Shaping the long-term outlook
There are, however, a few things that Australia will need in order to process these chemically-complex raw materials competitively and commercially to effectively scale operations, drive productivity, and improve sustainability across the resources value chain in order to make these investments economically worthwhile in the long run.
Targeted Federal Government investment and support will be required first to propel a skilled workforce. Australia’s labour market largely relies on STEM and vocational skills to support emerging technologies and relies on the advanced manufacturing skills needed for downstream critical minerals processing.
Australia still has a large challenge ahead to close the skills shortage and is already heavily dependent on foreign engineers. Recent figures indicate 70 per cent of engineers in the country have migrated from overseas.

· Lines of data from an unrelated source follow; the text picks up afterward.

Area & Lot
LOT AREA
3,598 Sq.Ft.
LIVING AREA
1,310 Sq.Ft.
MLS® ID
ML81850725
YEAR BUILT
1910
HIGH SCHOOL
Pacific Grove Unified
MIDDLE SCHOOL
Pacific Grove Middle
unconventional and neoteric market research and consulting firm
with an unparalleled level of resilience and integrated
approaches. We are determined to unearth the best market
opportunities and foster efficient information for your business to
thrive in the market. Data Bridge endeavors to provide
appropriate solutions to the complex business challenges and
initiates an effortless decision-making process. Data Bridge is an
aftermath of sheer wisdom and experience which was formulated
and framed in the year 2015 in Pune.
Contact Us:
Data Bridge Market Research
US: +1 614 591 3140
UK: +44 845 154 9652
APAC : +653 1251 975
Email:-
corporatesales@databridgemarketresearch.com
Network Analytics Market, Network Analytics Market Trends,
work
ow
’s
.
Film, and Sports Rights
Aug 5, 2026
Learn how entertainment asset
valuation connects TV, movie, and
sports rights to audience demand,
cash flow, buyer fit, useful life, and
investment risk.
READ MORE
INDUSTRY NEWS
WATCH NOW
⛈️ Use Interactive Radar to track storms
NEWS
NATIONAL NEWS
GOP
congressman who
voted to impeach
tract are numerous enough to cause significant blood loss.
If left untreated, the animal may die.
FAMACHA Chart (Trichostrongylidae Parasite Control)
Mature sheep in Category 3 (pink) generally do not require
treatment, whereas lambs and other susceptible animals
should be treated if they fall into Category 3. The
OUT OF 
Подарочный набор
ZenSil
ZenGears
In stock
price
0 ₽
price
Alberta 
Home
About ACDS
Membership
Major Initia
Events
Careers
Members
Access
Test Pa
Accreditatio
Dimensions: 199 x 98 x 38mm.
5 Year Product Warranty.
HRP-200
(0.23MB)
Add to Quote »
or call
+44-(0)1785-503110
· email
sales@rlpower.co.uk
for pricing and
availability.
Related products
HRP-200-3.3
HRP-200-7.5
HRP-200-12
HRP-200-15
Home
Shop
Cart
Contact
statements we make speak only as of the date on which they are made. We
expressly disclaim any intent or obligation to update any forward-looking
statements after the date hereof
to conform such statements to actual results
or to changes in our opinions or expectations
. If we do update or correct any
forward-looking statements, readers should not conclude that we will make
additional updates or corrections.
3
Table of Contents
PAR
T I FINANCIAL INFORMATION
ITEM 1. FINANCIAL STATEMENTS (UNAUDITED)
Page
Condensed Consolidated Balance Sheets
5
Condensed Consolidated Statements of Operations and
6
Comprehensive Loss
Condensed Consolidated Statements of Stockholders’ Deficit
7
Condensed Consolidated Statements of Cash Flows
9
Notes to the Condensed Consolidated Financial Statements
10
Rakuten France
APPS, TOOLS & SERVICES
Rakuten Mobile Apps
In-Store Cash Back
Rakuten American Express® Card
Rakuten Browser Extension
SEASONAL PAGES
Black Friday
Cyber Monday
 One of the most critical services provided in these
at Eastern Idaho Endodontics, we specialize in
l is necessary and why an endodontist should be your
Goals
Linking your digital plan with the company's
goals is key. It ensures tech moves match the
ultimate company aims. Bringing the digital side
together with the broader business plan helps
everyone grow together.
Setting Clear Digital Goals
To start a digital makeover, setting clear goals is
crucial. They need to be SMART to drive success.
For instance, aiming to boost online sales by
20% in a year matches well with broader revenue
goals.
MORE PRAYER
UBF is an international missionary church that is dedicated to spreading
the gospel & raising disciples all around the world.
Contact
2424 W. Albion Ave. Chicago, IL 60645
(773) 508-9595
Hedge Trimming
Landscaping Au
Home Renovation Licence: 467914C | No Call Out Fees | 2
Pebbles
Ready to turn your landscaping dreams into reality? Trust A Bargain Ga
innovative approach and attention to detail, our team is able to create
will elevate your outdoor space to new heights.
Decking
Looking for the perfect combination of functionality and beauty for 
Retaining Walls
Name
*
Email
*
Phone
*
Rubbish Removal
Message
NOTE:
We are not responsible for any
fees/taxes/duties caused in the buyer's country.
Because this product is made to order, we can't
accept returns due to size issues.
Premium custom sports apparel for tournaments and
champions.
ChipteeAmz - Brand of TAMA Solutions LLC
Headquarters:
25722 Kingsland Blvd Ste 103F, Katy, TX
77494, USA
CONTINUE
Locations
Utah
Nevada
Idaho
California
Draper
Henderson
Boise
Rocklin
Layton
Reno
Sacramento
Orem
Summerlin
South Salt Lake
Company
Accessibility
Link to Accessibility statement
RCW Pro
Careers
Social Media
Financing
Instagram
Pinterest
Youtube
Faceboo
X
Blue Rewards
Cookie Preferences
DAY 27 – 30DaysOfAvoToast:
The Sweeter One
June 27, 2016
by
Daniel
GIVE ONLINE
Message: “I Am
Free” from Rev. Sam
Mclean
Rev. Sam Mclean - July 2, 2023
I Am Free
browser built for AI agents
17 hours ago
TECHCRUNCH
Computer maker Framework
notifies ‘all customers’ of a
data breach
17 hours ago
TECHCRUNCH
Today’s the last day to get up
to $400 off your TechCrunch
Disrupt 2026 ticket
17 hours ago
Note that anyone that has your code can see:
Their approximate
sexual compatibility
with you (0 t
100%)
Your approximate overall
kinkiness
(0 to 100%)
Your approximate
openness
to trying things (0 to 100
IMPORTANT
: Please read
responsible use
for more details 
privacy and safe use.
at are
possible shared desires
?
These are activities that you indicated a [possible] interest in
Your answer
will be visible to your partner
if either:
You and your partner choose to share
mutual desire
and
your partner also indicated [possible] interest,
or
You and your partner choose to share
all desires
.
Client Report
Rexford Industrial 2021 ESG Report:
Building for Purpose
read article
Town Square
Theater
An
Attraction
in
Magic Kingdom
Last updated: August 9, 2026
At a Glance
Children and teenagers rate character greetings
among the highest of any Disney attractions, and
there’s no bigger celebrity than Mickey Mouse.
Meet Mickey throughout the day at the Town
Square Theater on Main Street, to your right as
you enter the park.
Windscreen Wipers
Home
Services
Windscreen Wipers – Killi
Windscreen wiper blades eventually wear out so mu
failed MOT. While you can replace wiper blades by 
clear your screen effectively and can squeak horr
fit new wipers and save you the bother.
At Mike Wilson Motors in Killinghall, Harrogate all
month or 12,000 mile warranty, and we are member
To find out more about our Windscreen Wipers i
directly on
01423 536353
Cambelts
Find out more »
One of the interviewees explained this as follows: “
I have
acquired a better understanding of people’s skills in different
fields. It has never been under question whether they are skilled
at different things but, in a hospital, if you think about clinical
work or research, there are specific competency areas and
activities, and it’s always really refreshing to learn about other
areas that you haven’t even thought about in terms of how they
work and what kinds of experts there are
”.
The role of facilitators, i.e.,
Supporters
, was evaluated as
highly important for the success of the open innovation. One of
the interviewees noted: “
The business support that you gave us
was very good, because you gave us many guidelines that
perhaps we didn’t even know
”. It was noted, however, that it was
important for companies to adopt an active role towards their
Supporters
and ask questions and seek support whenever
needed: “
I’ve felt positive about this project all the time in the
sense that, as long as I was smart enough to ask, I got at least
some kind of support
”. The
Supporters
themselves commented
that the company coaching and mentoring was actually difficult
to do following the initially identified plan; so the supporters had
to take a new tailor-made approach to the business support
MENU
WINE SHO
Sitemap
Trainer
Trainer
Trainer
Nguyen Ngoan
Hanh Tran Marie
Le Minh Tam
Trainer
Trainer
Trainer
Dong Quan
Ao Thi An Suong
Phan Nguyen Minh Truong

Access to capital will also be required to bring projects to full-scale production and improve access to debt and equity finance. In addition to this, ethical certifications will need to be a priority to strengthen Australian manufacturers’ ability to boost export markets. Finally, Australian manufacturers will need to demonstrate reliable processing viability and the ability to scale in order to remain competitive and attract investors.
However, a key barrier the Australian resources technology sector faces in achieving scaled operations is the initial investment required to establish processing facilities in Australia. This is a costly exercise as there are substantial investment overheads to develop domestic capabilities. Australia’s capital markets are often reluctant to lend to this sector and end users are slow to adopt new technologies. As a byproduct, companies struggle to commercialise or resort to heading offshore to raise capital, develop opportunities to attract finance, and build resilience to market fluctuations in the absence of public funding.
Further barriers to entry include technical risks associated with highly complex and custom processing, paired with commodity price volatility in markets that lack transparency, and high product qualification thresholds, making it difficult to compete in the market.
A bottom-line perspective
Public and private investment into downstream processing and industries that rely on critical minerals will be a financial compromise in the short run as Australia continues its journey to achieve economies of scale and improve sustainability across the value chain. However, communities will benefit in the long run. The growth of the critical minerals sector will not only serve to cushion Australia's economy from a recession in the short term, it will support future growth and resilience.
In a future state, this will limit exposure to commodity price fluctuations through adding value along the value chain, create new industries, and support secure jobs with skill pathways for future generations.